Where journalism is meant to come into its own is in telling people what’s going on and keeping them informed about the world, both near and far. The whole idea of democracy is that the voter is in a position to make an informed decision. When the voter doesn’t have time to read every Ministerial Brief or EU Directive, he or she expects the press to report on these things fairly and accurately, leaving the citizens to make up their own minds now that they’ve been informed.

That, at least, is the theory. There have been tremendous successes in journalism, but most of those are in cultures where press freedom is either long established, such as Britain, or constitutionally guaranteed, such as the United States. In Ireland, it’s trickier, and that’s to do with the libel laws.

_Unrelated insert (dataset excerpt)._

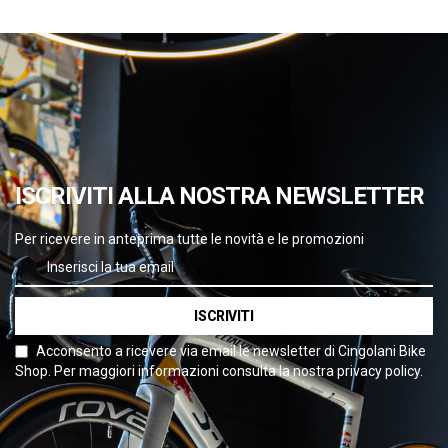
ISCRIVITI ALLA NOSTRA NEWSLETTER
Per ricevere in anteprima tutte le novità e le promozioni
ISCRIVITI
Acconsento a ricevere via email le newsletter di Cingolani Bike
Shop. Per maggiori informazioni consulta la nostra privacy policy.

The principle of libel law is that every person is entitled to his or her good name. This is not something that any rational person would disagree with, as anyone who has been traduced can tell you. However. It’s one thing to respect someone’s good name. It’s another to give them 100% of the benefit of the doubt, especially when awkward questions just won’t go away.

Finding the correct balance is the trick. Balancing the individual’s right to a good name with the public’s right to be fully informed on matters of the public interest. Right now, the balance favours the rich, the powerful and the comfortable and that’s not how it should be. Everything else favours those three groups; why should the press as well? Who stands for the ordinary citizen?

Just how much the balance favours the rich, the powerful and the comfortable, and how the people suffer for that, can be seen from one of the most telling images in contemporary Irish politics – Trevor Sargent waving a cheque he had been sent from a developer during a Dublin City Council meeting in the 1990s, and his being stormed by a mob of fellow councillors trying to get him to stop.

At no stage during the contemporary reporting of that incident were any of the councillors who attacked Sargent named. If journalists saw them do it, and if those same journalists were covering every council meeting, there’s no way the press couldn’t have known who the misbehaving councillors were. But their names never appeared in print when it could have made a difference.

The reason being that it would not take long for a lawyer to make a case that, by naming the councillors, a paper was implying they were somehow guilty of wrongdoing, and that would be a terrible suggestion to make.

In a better-regulated press, such an allegation would not be presumed. The story would have been that Sargent waved a cheque, and Tom, Dick and Harry tried to get it off him. Why Tom, Dick and Harry would do that is up to themselves to answer, but that Tom, Dick and Harry actually did it is something the public has a right to know. There would be no obligation on the press to stand over the worst-case scenario. The press would be entitled to put the question out there, in the public interest.

The tight constraints of the libel law mean that the corruption that was going on in Dublin City Council was let go on for far longer than would have happened in a country with a freer press. Planning corruption is not a minor crime; planning corruption is one of the reasons people are living in Blanchardstown instead of Ballina, why childcare is so expensive, why hospitals are closing in the west and so on and on and on.

The press has a duty to point to incidents and say: there are questions to answer here; this is something the people need to be aware of. And the press should have leeway to raise the question, rather than put together a hard and fast case that stands up in a court of law against the assaults of the best lawyers money can buy.

Press freedom is a democratic necessity. But every time a paper goes into the gory detail of a murder, or reports on the private life of somebody that is nobody’s business but that somebody’s own, they cut themselves off at the knees by giving the enemies of press freedom a stick with which to beat them. It’s a crying shame.